### Problem details
Copy out all the lines in the records that include the word "Таджикистана".

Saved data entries
┌────────
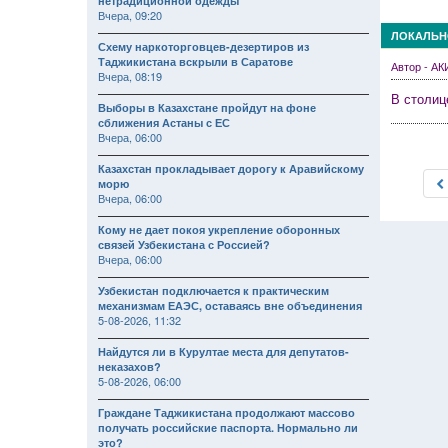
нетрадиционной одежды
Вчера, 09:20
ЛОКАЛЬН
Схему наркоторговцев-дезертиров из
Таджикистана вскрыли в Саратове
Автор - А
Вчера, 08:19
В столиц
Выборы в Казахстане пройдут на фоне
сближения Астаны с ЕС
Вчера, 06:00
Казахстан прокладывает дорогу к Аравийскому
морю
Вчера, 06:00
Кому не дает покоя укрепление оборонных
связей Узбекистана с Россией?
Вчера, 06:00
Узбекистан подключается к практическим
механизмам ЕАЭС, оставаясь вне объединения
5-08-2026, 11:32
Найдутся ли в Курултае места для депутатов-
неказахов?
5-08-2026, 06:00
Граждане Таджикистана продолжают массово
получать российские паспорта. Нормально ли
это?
└────────
┌────────
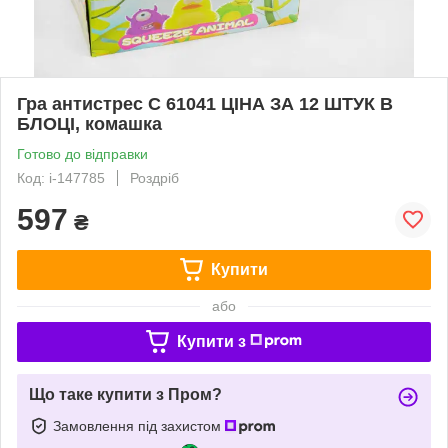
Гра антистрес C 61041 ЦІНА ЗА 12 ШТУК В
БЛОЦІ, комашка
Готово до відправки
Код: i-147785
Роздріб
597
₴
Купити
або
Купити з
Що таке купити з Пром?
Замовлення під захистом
└────────
### Solved exercise
Таджикистана вскрыли в Саратове
Граждане Таджикистана продолжают массово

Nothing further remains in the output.